• [Exercise] Copy out nothing but the lines from the one holding "maintenance jobs on" through the end of the entries below, exactly as written and without the pictures.

• [Dataset content]
......

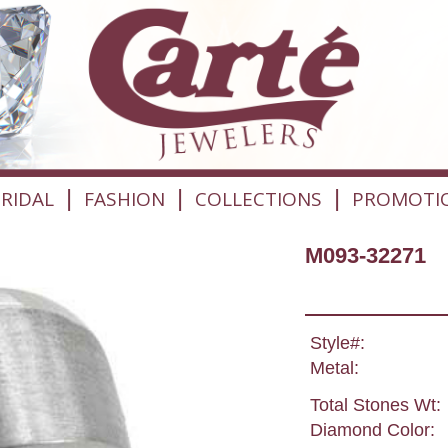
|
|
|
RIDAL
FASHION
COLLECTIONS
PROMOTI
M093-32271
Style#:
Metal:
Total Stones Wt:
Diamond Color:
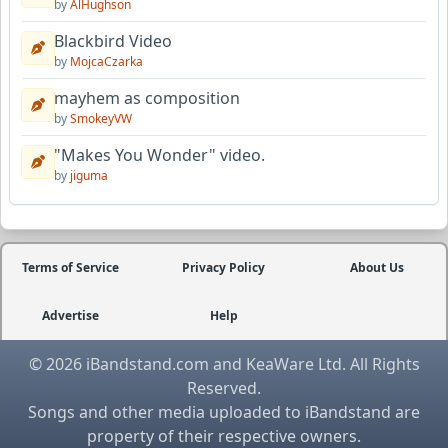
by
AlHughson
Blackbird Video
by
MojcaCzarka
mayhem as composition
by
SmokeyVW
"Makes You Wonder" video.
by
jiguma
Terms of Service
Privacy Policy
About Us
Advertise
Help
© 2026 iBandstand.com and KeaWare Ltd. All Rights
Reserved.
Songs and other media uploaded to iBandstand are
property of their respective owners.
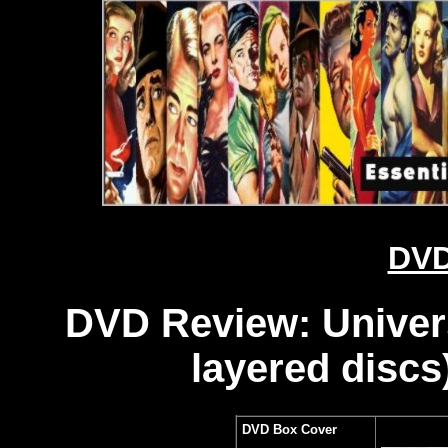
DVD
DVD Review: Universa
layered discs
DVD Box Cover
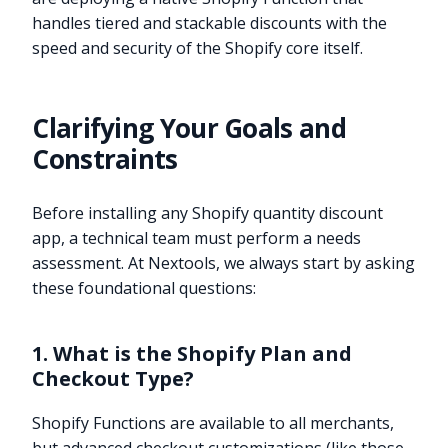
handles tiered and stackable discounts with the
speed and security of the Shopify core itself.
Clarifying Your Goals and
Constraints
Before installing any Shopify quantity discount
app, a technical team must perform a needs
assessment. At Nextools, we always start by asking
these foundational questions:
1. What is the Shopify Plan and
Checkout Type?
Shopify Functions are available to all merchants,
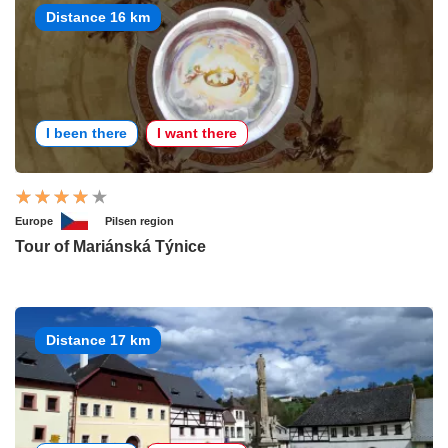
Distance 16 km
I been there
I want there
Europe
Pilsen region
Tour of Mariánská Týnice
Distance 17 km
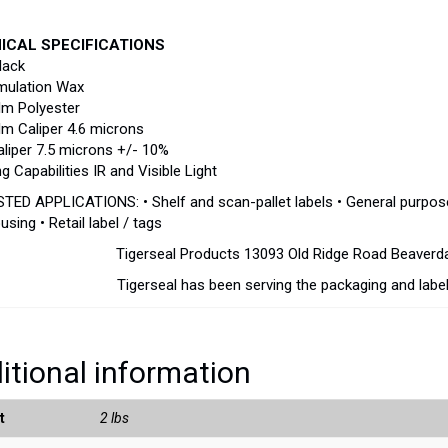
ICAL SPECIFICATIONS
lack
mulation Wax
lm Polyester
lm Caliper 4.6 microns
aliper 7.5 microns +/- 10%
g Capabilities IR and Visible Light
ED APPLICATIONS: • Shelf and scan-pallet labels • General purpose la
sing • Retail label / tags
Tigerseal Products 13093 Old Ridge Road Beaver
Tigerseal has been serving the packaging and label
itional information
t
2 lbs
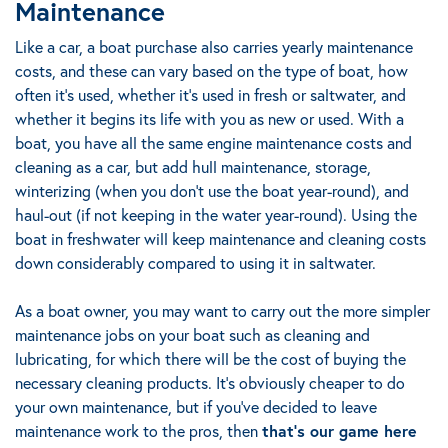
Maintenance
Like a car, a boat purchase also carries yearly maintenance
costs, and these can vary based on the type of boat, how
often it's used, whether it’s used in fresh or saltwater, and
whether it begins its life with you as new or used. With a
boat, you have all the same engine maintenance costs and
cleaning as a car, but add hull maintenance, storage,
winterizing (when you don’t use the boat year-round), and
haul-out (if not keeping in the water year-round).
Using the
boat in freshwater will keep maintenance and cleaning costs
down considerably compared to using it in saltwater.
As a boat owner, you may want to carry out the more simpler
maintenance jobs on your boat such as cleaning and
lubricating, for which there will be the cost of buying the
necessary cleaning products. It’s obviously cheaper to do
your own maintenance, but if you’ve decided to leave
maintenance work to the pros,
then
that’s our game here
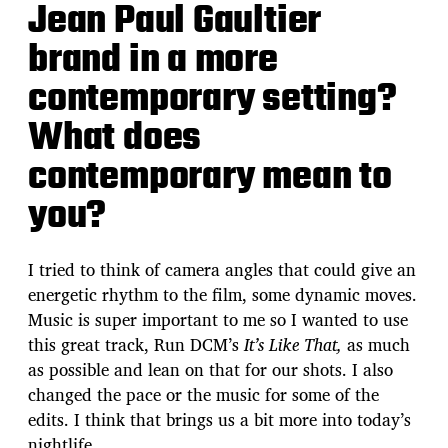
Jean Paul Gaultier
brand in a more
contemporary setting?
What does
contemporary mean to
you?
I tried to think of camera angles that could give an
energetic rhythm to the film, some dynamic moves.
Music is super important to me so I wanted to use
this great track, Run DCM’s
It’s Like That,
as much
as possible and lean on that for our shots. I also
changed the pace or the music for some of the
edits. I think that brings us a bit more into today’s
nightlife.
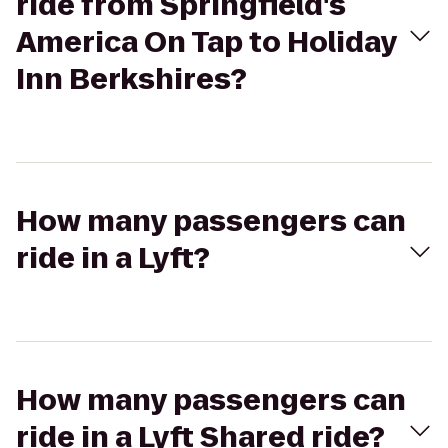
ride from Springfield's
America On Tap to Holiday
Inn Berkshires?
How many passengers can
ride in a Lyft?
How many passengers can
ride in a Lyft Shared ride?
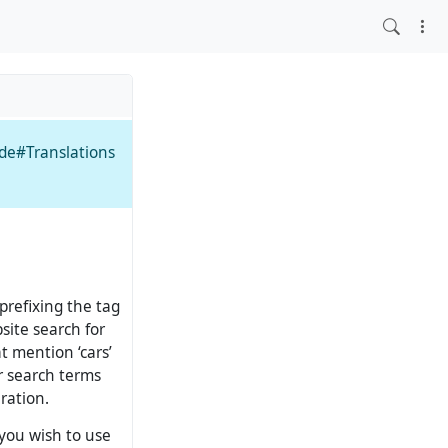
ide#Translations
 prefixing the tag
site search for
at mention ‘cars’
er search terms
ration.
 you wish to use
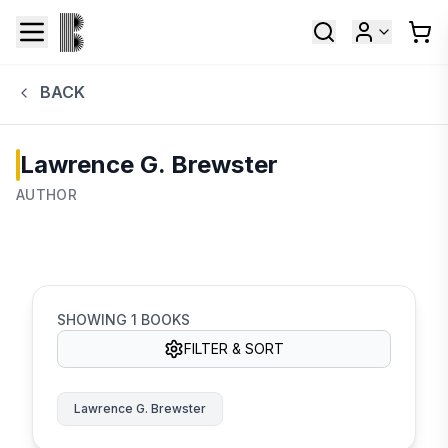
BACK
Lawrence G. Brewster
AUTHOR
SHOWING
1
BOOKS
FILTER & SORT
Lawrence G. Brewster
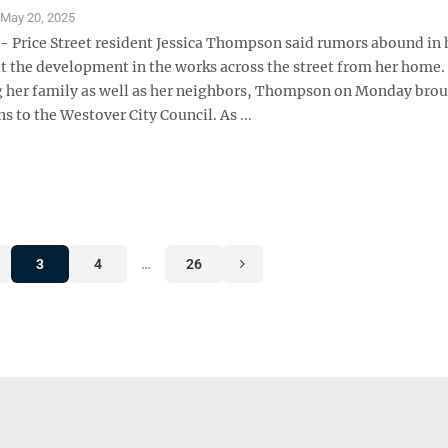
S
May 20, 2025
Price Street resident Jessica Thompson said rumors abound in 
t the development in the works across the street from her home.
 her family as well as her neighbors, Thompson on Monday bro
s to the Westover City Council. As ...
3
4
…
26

......

• [Task solution]
maintenance jobs on your boat such as cleaning and
lubricating, for which there will be the cost of buying the
necessary cleaning products. It’s obviously cheaper to do
your own maintenance, but if you’ve decided to leave
maintenance work to the pros,
then
that’s our game here
Jean Paul Gaultier
brand in a more
contemporary setting?
What does
contemporary mean to
you?
I tried to think of camera angles that could give an
energetic rhythm to the film, some dynamic moves.
Music is super important to me so I wanted to use
this great track, Run DCM’s
It’s Like That,
as much
as possible and lean on that for our shots. I also
changed the pace or the music for some of the
edits. I think that brings us a bit more into today’s
nightlife.
ride from Springfield's
America On Tap to Holiday
Inn Berkshires?
How many passengers can
ride in a Lyft?
How many passengers can
ride in a Lyft Shared ride?
ide#Translations
 prefixing the tag
site search for
at mention ‘cars’
er search terms
ration.
 you wish to use
BACK
Lawrence G. Brewster
AUTHOR
SHOWING
1
BOOKS
FILTER & SORT
Lawrence G. Brewster
S
May 20, 2025
Price Street resident Jessica Thompson said rumors abound in 
t the development in the works across the street from her home.
 her family as well as her neighbors, Thompson on Monday bro
s to the Westover City Council. As ...
3
4
…
26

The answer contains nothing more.